(Dataset excerpts)
-*-
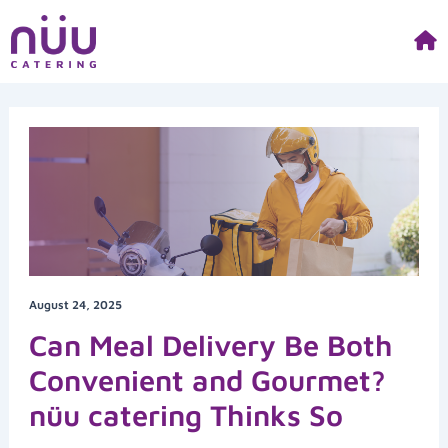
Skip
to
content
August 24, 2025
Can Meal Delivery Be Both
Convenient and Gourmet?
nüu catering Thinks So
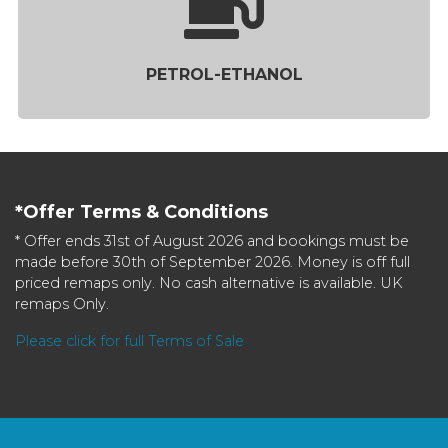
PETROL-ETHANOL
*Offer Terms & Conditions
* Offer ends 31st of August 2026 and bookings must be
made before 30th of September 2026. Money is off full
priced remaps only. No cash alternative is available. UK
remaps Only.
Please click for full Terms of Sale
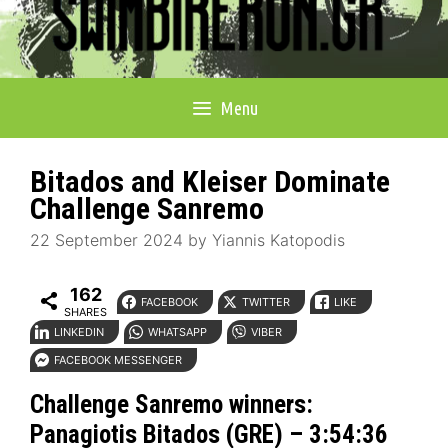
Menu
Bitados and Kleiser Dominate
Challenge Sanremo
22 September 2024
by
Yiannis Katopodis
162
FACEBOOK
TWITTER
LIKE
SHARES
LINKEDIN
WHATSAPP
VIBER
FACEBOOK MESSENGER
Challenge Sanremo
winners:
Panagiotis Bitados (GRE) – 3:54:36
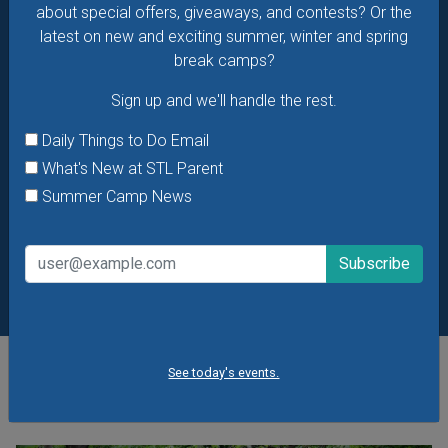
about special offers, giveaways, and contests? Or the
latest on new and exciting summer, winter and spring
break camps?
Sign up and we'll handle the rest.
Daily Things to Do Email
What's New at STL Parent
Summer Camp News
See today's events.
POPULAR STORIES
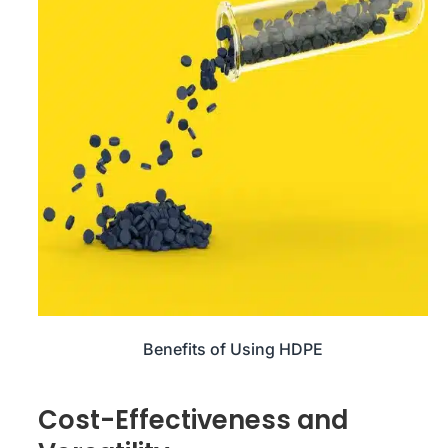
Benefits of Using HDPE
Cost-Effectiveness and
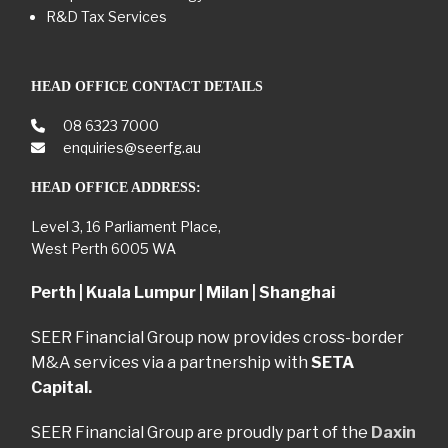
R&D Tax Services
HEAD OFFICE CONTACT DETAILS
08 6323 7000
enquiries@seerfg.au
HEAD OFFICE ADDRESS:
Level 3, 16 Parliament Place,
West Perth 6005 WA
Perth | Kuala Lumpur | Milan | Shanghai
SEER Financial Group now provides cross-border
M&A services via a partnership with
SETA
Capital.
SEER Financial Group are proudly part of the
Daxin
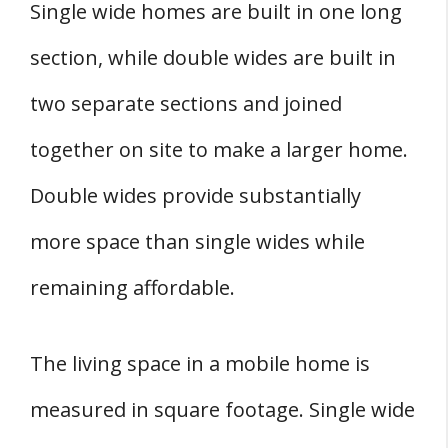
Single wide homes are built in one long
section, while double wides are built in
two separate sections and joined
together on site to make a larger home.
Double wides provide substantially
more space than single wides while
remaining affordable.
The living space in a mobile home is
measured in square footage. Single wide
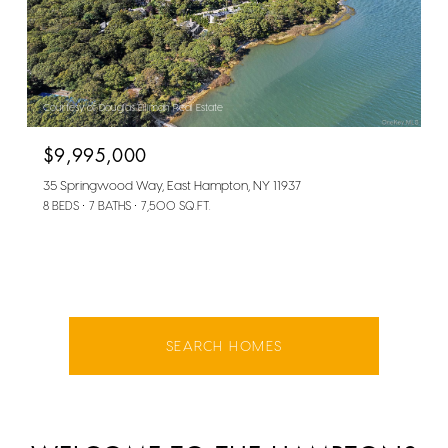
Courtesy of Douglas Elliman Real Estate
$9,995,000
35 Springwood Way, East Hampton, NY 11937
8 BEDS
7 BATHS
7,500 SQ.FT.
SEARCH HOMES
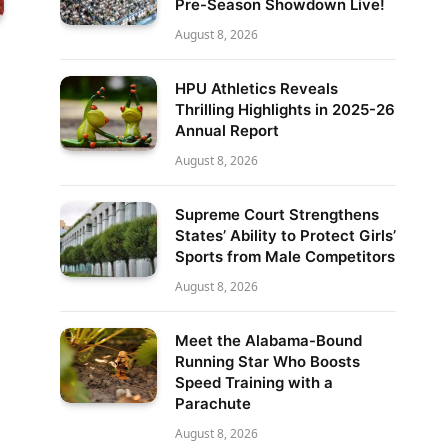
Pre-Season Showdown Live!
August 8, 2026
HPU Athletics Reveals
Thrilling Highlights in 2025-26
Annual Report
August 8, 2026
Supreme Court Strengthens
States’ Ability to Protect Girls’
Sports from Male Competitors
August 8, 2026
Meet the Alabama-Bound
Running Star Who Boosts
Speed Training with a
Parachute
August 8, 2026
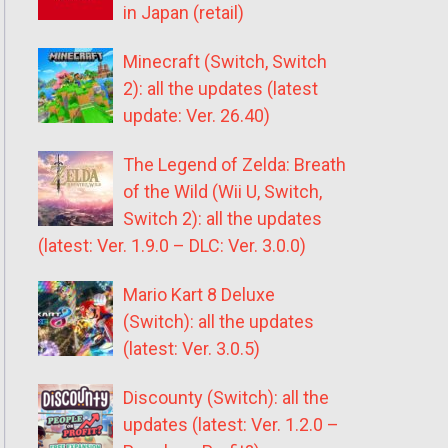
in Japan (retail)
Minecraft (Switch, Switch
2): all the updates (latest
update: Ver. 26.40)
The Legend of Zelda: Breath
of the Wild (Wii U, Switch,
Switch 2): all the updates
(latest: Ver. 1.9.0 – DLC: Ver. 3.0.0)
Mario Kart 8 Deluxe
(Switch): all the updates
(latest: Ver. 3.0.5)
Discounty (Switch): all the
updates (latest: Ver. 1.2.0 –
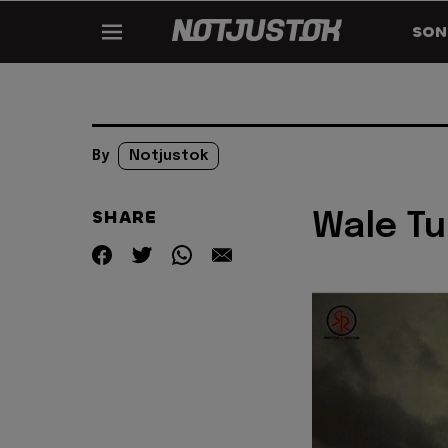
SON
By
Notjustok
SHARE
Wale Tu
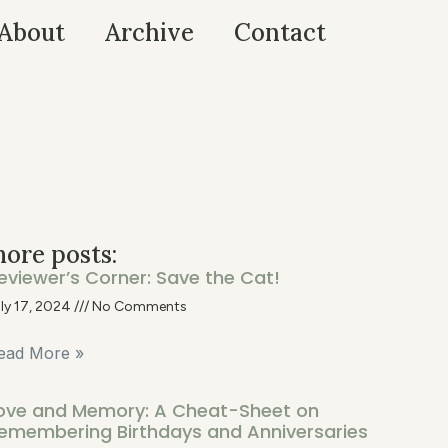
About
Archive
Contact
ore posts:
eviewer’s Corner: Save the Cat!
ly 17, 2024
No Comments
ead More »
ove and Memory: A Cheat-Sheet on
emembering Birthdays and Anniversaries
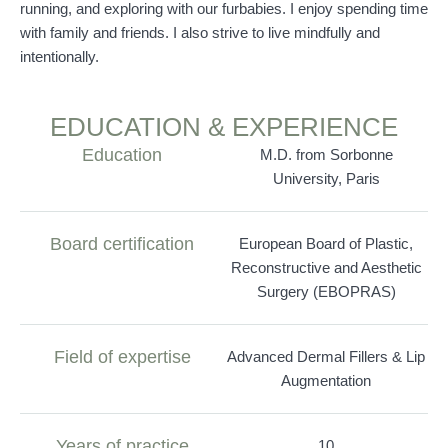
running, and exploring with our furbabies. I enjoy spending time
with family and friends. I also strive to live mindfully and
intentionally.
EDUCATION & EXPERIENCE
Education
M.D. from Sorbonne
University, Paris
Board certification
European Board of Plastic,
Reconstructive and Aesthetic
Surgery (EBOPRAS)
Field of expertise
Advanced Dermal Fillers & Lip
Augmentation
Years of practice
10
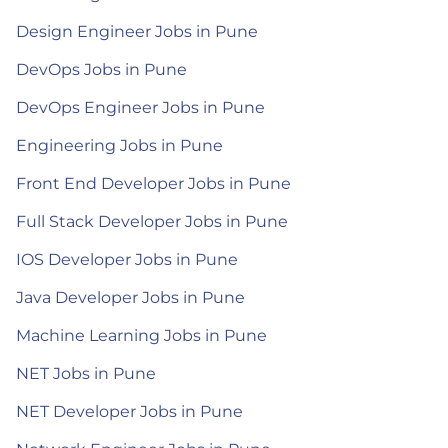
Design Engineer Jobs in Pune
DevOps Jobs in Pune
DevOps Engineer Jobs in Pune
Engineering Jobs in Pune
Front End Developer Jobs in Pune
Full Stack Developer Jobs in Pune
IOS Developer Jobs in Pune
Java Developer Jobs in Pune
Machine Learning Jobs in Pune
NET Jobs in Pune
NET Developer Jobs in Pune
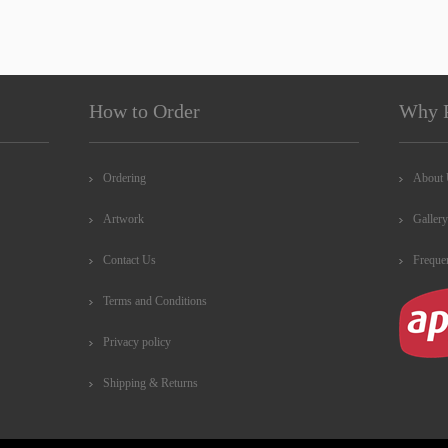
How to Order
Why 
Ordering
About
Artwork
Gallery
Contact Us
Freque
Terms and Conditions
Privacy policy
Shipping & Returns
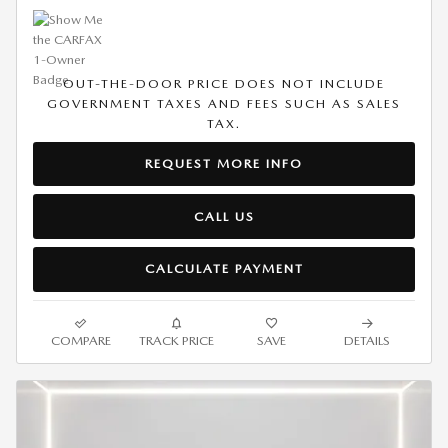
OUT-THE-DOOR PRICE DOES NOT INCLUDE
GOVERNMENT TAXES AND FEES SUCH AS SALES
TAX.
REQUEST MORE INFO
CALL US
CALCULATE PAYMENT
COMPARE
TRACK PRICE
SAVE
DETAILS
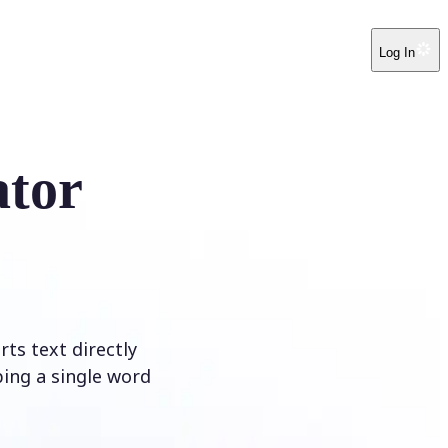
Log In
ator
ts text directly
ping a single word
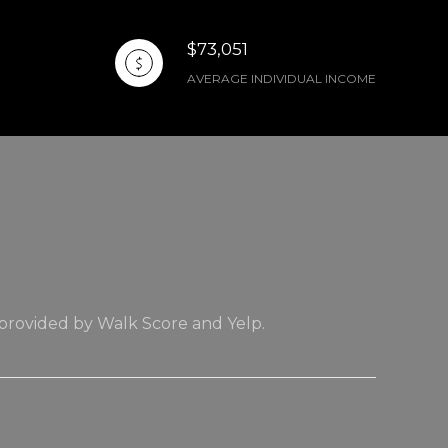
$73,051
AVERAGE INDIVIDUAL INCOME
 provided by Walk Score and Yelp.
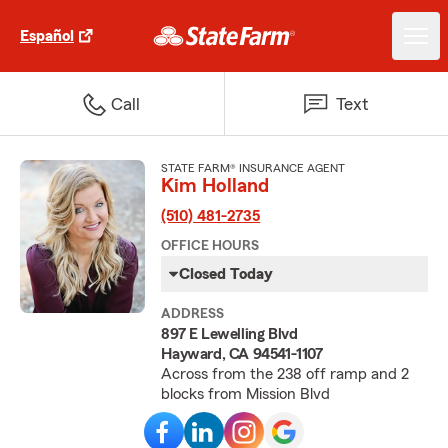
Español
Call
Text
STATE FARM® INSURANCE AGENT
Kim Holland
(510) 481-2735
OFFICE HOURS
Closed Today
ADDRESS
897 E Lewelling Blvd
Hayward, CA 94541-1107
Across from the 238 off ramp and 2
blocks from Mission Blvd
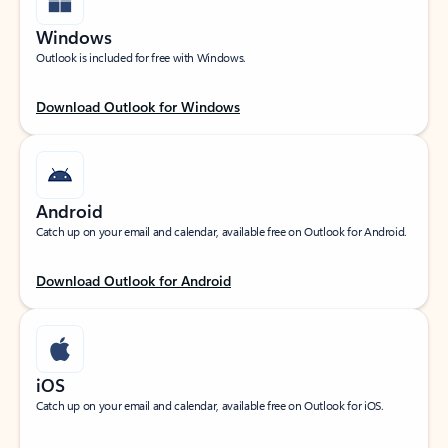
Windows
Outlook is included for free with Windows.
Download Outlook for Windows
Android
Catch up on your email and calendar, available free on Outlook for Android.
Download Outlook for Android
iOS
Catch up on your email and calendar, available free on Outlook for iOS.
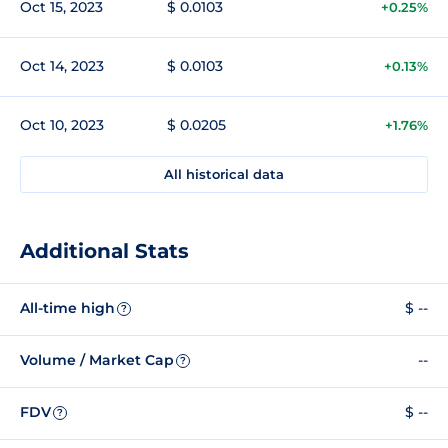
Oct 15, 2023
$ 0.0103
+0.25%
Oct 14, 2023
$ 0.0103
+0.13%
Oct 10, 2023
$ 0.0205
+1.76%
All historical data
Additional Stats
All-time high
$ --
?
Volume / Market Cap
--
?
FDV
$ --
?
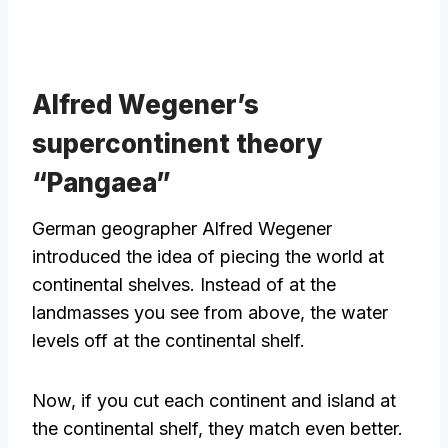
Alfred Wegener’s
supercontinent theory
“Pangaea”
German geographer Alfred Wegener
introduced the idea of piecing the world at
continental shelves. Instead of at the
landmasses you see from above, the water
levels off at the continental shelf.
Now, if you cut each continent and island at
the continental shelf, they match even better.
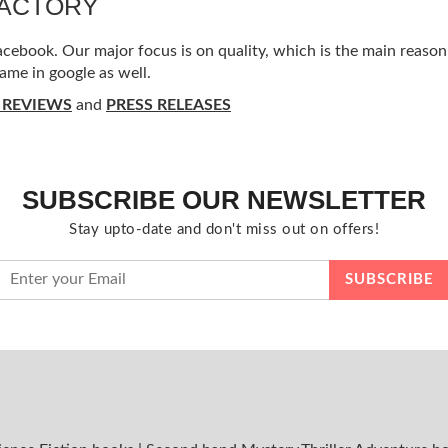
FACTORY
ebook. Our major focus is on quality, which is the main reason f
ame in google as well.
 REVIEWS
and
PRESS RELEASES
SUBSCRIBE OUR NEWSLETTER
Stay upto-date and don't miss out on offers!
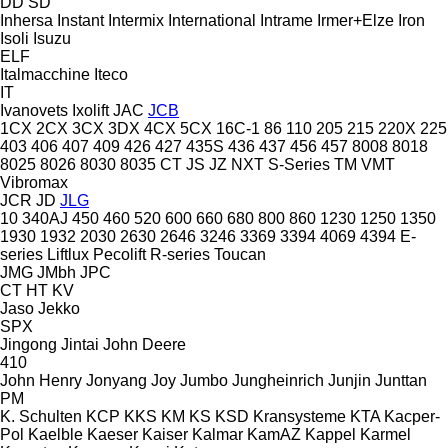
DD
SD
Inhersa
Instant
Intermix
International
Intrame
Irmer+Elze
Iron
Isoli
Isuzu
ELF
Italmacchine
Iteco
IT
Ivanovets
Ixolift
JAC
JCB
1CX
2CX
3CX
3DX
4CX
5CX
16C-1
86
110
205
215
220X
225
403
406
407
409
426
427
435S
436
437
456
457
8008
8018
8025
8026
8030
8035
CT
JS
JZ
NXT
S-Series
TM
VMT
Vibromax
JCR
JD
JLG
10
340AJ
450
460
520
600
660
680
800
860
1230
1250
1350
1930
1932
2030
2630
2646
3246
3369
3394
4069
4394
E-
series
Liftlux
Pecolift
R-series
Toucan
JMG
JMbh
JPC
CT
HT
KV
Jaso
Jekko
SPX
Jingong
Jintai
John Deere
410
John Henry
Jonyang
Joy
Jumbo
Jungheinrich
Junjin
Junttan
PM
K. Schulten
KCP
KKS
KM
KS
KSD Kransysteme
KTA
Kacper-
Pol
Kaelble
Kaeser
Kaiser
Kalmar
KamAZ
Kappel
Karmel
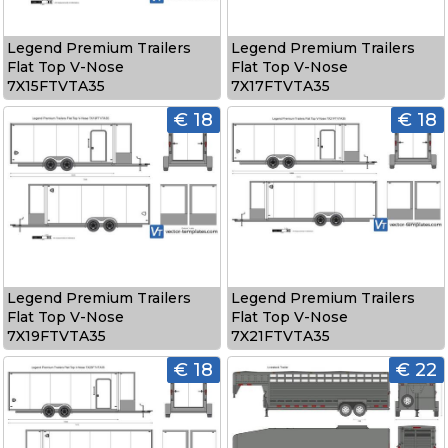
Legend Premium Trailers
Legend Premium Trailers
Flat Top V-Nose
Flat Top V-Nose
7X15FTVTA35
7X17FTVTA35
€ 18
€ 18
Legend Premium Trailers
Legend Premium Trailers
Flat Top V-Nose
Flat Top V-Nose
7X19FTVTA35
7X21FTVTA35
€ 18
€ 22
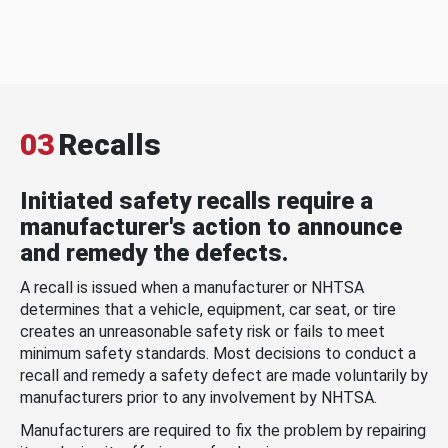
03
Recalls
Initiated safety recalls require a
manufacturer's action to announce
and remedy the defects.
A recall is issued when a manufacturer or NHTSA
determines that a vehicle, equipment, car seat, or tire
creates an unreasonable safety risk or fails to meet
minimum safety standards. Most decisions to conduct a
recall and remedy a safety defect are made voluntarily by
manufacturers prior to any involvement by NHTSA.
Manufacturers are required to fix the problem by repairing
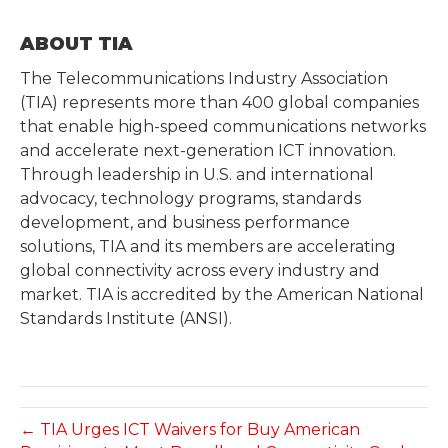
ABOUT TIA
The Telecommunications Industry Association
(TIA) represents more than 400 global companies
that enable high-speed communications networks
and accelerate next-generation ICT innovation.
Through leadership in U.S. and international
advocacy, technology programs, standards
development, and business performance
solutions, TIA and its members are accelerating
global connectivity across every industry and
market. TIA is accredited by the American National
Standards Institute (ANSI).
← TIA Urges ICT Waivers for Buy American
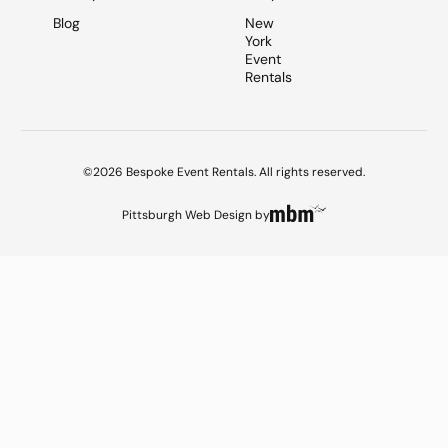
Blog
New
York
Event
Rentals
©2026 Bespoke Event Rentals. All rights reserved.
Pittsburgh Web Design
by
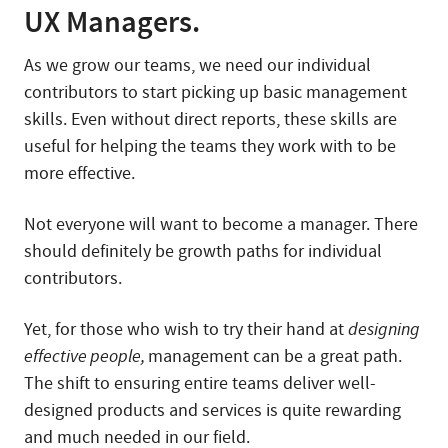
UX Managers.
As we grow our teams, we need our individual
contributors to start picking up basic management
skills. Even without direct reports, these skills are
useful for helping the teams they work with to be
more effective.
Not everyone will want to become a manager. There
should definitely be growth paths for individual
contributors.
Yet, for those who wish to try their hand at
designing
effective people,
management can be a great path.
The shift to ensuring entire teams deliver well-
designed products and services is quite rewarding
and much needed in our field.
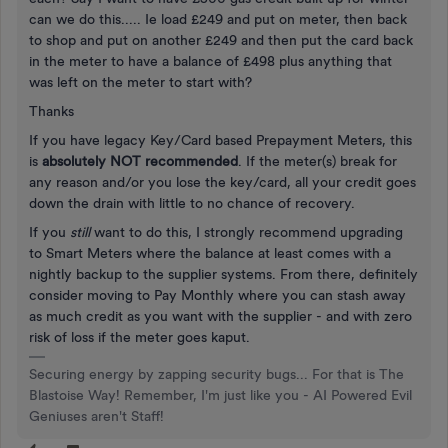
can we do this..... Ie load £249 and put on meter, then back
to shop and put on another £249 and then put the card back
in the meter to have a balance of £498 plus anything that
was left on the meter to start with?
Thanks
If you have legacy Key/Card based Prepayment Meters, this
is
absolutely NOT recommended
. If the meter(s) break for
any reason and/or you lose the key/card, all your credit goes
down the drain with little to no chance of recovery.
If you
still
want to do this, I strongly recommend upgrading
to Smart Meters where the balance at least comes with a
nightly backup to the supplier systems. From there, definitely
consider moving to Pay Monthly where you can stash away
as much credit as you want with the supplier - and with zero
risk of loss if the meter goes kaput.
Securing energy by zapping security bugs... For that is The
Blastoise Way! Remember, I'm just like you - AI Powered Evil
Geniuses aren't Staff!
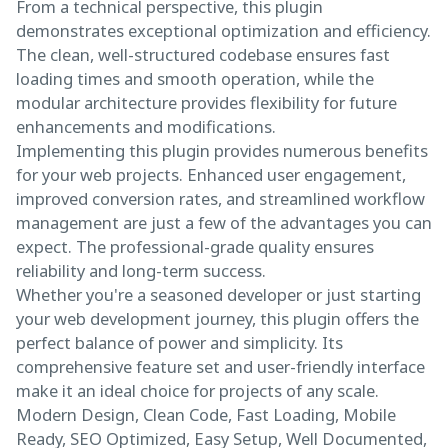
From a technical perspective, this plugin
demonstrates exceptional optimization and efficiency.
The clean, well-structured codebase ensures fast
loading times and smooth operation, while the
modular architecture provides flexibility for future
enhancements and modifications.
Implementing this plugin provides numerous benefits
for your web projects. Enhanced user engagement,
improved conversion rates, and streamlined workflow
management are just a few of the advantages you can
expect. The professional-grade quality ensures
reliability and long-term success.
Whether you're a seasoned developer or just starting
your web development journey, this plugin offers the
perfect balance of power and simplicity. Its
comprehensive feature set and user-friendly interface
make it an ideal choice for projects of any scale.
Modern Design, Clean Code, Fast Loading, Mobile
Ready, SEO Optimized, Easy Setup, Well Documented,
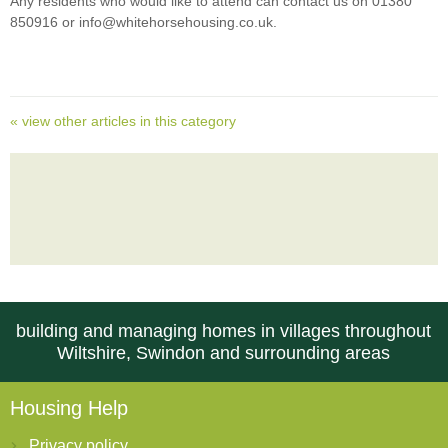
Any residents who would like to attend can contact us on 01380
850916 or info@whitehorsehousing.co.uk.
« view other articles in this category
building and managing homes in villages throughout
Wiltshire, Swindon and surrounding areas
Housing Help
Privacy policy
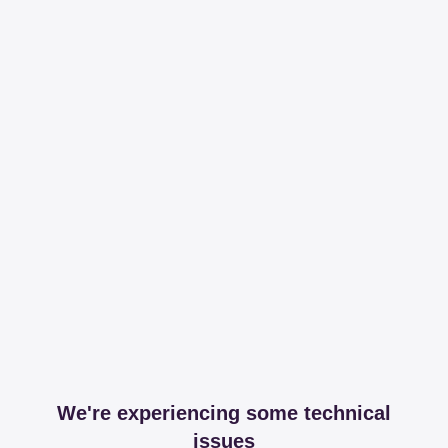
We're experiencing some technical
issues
-*-
Work to be completed:
For the entries above, print exactly the lines between the one with "Sports from Male Competitors" and the one with "The Legend of Zelda: Breath", inclusive, with no pictures.

Solution to this exercise:
Sports from Male Competitors
August 8, 2026
Meet the Alabama-Bound
Running Star Who Boosts
Speed Training with a
Parachute
August 8, 2026
in Japan (retail)
Minecraft (Switch, Switch
2): all the updates (latest
update: Ver. 26.40)
The Legend of Zelda: Breath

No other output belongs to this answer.